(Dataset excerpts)
'''

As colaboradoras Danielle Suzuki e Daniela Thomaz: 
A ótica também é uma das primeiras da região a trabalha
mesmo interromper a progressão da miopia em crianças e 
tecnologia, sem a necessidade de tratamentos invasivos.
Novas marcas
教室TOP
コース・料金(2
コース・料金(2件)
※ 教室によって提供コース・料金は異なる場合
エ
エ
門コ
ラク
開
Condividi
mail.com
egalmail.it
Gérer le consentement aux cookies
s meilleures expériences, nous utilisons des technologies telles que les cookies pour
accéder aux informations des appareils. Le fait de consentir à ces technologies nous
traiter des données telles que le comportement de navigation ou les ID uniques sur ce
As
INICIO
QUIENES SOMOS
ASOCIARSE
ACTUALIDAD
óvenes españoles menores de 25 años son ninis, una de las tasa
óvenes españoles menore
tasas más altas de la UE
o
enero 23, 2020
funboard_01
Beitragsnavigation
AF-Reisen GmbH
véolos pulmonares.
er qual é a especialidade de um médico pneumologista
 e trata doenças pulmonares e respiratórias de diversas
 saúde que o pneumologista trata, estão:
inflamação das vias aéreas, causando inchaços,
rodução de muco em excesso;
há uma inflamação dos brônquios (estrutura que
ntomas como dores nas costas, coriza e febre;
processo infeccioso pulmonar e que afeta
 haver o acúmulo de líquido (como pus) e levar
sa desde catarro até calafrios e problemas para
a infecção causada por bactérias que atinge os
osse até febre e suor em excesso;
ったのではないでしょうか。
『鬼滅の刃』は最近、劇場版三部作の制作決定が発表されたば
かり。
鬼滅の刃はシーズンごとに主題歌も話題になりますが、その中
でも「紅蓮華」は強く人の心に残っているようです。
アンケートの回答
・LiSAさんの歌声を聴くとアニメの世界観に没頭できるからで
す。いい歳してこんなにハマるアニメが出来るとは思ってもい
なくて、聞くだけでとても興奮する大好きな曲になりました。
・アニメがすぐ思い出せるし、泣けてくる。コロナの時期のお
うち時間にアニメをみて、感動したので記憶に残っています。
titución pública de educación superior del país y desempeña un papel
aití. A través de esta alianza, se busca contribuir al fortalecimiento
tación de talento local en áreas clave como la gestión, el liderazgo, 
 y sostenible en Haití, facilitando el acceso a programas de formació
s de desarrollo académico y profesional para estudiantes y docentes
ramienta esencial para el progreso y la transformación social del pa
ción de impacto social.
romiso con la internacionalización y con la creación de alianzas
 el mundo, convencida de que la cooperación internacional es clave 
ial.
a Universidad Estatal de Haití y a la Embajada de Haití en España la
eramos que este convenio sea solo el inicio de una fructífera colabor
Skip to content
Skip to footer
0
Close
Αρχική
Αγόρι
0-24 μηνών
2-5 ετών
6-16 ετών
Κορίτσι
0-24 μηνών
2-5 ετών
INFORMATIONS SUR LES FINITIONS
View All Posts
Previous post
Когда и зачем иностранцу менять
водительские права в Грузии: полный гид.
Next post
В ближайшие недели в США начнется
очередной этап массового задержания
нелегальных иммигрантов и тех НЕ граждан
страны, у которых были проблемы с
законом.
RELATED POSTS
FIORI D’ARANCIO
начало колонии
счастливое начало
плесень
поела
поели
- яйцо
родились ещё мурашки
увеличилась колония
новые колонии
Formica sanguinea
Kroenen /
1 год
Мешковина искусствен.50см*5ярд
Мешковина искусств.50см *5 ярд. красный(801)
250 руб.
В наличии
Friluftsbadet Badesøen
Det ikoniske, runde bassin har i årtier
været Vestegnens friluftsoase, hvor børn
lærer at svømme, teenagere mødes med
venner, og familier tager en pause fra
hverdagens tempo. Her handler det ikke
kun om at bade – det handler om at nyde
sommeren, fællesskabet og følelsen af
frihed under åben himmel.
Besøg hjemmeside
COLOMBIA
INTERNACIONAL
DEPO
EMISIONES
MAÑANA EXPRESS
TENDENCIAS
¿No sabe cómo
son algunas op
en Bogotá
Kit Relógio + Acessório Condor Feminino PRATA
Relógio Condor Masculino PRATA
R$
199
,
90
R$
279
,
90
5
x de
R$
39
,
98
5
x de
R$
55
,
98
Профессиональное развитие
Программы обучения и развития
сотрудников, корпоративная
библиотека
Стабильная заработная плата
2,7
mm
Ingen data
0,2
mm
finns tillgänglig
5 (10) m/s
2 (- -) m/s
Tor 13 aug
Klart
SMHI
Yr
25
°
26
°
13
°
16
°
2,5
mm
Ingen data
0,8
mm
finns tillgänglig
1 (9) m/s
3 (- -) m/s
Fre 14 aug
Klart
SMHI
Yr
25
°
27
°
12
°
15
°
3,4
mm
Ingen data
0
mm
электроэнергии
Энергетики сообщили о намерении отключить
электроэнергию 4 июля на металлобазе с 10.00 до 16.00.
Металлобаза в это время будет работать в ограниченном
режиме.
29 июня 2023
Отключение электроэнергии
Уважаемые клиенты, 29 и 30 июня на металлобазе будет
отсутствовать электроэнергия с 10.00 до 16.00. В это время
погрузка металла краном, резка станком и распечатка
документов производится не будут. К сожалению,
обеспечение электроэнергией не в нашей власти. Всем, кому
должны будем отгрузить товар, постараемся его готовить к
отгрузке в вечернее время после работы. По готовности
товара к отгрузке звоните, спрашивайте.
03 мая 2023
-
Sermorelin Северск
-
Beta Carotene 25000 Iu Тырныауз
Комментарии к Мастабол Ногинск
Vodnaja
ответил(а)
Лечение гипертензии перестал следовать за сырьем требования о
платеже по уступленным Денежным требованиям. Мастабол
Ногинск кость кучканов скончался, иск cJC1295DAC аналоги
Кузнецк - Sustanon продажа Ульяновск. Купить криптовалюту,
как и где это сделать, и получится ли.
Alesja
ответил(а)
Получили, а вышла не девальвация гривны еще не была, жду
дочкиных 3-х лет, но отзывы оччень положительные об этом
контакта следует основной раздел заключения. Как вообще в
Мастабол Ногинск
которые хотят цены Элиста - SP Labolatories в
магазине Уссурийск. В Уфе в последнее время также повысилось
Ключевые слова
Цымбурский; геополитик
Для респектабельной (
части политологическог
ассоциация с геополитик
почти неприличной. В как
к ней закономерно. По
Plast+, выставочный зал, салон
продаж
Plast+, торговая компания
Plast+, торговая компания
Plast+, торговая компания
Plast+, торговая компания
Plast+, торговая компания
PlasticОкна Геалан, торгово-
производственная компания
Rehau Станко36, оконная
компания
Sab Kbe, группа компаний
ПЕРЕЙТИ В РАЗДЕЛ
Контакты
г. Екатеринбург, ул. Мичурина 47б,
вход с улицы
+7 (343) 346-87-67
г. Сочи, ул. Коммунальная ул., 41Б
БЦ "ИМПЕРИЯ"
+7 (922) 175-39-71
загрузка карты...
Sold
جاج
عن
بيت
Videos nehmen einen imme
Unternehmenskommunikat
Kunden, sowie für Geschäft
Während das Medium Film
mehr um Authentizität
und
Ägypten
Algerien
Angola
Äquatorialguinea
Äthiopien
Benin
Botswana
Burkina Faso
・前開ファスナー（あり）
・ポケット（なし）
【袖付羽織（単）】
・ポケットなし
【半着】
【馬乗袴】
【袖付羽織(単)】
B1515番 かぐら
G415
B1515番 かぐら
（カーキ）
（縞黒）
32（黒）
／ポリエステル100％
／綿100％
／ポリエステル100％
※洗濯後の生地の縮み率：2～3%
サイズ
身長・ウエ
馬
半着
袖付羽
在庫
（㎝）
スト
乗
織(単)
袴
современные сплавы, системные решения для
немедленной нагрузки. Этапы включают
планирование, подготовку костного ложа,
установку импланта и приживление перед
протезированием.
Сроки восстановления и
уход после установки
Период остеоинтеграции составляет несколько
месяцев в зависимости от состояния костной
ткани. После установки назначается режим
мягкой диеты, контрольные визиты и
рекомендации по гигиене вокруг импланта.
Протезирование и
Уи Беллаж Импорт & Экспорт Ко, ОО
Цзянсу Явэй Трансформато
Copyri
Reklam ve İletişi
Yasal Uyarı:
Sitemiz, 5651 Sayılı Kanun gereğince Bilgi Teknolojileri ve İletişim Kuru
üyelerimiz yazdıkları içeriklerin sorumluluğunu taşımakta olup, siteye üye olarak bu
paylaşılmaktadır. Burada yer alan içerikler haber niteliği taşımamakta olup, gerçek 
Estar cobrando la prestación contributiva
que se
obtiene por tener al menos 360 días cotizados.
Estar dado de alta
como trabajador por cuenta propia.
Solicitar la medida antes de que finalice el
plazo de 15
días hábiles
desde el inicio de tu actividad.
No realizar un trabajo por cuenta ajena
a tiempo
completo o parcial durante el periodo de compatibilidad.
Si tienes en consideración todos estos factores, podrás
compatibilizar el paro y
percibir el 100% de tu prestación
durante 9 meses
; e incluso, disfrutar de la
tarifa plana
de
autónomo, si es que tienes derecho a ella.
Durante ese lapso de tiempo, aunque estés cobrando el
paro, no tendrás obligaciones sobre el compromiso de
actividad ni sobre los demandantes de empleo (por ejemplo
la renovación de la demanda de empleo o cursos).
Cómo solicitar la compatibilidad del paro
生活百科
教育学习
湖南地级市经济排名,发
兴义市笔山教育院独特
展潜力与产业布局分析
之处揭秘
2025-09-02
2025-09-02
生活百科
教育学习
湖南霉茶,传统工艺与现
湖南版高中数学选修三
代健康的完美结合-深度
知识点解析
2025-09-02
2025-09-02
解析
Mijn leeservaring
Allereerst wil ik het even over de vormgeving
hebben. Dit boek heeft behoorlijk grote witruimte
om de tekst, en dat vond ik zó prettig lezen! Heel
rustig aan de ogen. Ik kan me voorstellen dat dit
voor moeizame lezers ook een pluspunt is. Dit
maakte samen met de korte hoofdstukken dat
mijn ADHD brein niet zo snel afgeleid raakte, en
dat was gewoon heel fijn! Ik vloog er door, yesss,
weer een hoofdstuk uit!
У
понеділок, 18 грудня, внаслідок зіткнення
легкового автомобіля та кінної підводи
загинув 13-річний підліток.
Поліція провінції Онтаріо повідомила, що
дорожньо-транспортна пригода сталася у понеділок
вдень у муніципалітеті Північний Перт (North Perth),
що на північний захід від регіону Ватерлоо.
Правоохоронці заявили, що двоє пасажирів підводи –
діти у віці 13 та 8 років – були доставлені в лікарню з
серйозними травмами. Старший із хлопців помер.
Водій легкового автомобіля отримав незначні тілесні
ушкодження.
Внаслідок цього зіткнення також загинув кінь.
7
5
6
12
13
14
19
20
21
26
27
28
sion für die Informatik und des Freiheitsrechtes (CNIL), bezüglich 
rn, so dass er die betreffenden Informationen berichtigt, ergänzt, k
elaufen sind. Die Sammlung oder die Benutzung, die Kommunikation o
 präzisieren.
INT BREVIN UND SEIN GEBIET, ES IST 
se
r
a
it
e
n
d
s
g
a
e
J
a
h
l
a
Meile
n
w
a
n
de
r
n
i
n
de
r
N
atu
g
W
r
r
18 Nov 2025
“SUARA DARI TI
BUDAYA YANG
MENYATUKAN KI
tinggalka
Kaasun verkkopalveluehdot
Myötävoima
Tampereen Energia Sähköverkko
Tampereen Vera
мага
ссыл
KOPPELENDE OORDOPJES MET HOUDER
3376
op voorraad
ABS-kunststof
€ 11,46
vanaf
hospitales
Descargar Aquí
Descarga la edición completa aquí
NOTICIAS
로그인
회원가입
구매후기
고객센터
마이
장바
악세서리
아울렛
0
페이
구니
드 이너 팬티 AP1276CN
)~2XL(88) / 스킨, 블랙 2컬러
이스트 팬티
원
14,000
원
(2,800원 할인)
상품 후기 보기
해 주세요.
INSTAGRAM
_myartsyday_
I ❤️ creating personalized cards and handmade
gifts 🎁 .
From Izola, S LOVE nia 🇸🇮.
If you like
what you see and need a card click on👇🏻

'''

Quote the data above from the line containing "Поліція провінції Онтаріо повідомила, що" to the line containing "діти у віці", inclusive, and stop.

Task response
Поліція провінції Онтаріо повідомила, що
дорожньо-транспортна пригода сталася у понеділок
вдень у муніципалітеті Північний Перт (North Perth),
що на північний захід від регіону Ватерлоо.
Правоохоронці заявили, що двоє пасажирів підводи –
діти у віці 13 та 8 років – були доставлені в лікарню з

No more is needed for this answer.